Time stopped. I tried to process this verbal slap on the face that my loving husband had just delivered, but I dared not interpret it the way I thought he meant it.
“I mean Rachel was ridin’ Peter’s considerable cock like she’d been doin’ it for years… which, it turns out, she has.”
I rose slowly from my seat and stood over James…
“They were fucking?!” I yelled.
“Each other, in fact,” James stoically nodded. “Good technique, too. Lotta hip. So, Patty, that’s worth wha’… a half bottle a booze, don’cha think?”
I saw that the tumbler on the table next to the bottle still had about two fingers worth of scotch in it. I grabbed the glass and sent its contents down my gullet in one, fluid motion. Then I collapsed back into the chair. Carefully, James re-filled the tumbler and handed it to me.
“It gets worsh, Patricia.”
“What could possibly be worse than that?” I asked.
“They… are… married, my dear wife… to each other.”
It was then I learned never to ask what could be worse, because you just might find out. My extremities began shaking and it quickly went to my core. The nurse in me knew exactly what was happening: I was going into shock. James understood, as well. That is why he did what he did. He grabbed the glass from my hand, returned it to the table, and then he wobbly stood up and slapped me hard across my face. It was just what my poor, addled brain needed to re-align the electrical malfunction that this new bit of data had created in me. Then I remember James almost falling to the floor as he tried, successfully, to retake his seat.
My cheek burned, but the shaking had stopped and I was momentarily out of danger. I allowed my body to be absorbed by the chair’s plushness. Tears were streaming down from both eyes, providing both a salve and a lubricant to my skin. I rubbed them into my stinging cheek. James sat in silence, wisely deducing that I needed time to think. Or, maybe he was still in his own kind of shock.

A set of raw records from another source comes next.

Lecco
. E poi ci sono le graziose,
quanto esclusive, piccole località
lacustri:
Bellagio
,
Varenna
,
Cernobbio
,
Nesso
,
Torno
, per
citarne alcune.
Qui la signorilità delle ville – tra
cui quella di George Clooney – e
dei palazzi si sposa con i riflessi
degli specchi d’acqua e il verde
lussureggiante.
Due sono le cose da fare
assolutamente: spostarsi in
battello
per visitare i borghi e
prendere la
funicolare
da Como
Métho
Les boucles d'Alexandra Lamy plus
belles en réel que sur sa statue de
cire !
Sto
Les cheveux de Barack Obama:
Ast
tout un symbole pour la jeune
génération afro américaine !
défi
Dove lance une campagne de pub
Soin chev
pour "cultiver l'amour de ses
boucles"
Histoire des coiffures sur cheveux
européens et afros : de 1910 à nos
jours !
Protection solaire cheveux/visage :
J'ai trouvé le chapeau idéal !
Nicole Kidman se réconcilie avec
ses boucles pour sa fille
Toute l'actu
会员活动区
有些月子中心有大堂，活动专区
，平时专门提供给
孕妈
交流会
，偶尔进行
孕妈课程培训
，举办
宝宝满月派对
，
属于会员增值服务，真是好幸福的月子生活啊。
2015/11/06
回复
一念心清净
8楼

Either way, we sat there for some measure of time – I’m not sure how long. We sat in silence. We sat there drowning our sorrows in the liquids of our own choosing.
“How can they be married?” I finally asked almost in a whisper. “They’re practically siblings, for Christ sake!”

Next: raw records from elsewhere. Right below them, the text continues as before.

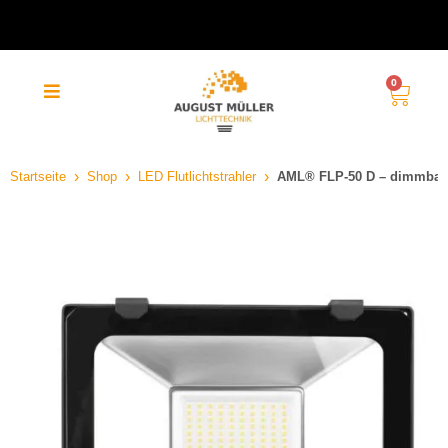
klimaneutraler und kostenloser
Versand (DE)
0
Startseite
Shop
LED Flutlichtstrahler
AML® FLP-50 D – dimmbar, 5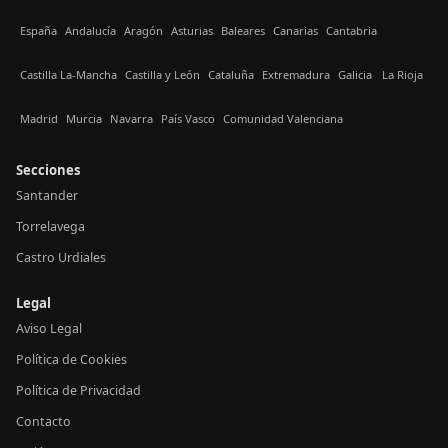
España
Andalucía
Aragón
Asturias
Baleares
Canarias
Cantabria
Castilla La-Mancha
Castilla y León
Cataluña
Extremadura
Galicia
La Rioja
Madrid
Murcia
Navarra
País Vasco
Comunidad Valenciana
Secciones
Santander
Torrelavega
Castro Urdiales
Legal
Aviso Legal
Política de Cookies
Política de Privacidad
Contacto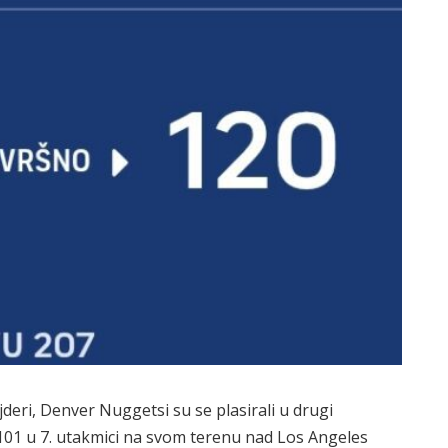
jderi, Denver Nuggetsi su se plasirali u drugi
01 u 7. utakmici na svom terenu nad Los Angeles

“Not according to the Washtenaw County Clerk’s Office, Patty. They may have been raised as brother and sister, but as far as the state of Ohio is concerned, their Michigan birth certificates say they are cousins, and apparently first cousins can legally marry in the great state of Ohio.”
This was, of course, news to me. I let it sink in for another moment, then I continued my questions.

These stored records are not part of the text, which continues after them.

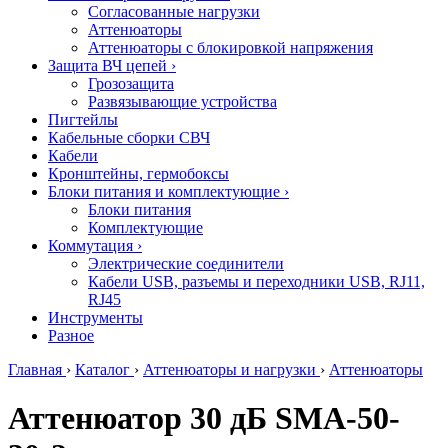
Согласованные нагрузки
Аттенюаторы
Аттенюаторы с блокировкой напряжения
Защита ВЧ цепей
›
Грозозащита
Развязывающие устройства
Пигтейлы
Кабельные сборки СВЧ
Кабели
Кронштейны, гермобоксы
Блоки питания и комплектующие
›
Блоки питания
Комплектующие
Коммутация
›
Электрические соединители
Кабели USB, разъемы и переходники USB, RJ11,
RJ45
Инструменты
Разное
Главная
›
Каталог
›
Аттенюаторы и нагрузки
›
Аттенюаторы
Аттенюатор 30 дБ SMA-50-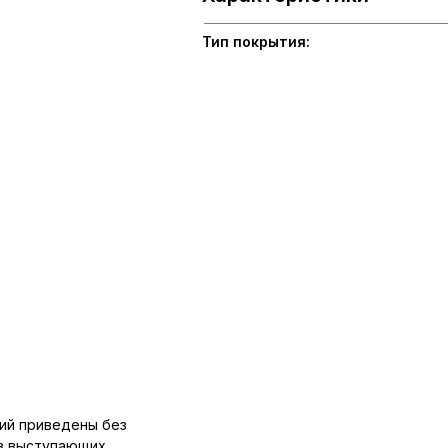
Тип покрытия:
ий приведены без
ов выступающих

“James, tell me about this morning. I thought you were going shopping for tonight’s barbecue. How did you catch Peter and Rachel screwing?”
“Ya really wanna know, Patty? “Cause if ya do, I’ll tell ya in all its gory detail.”
I thought about it for a few seconds, then I reached again for the tumbler and took a sip.
“Ok, but don’t blame me if you either throw up, get horny or both!”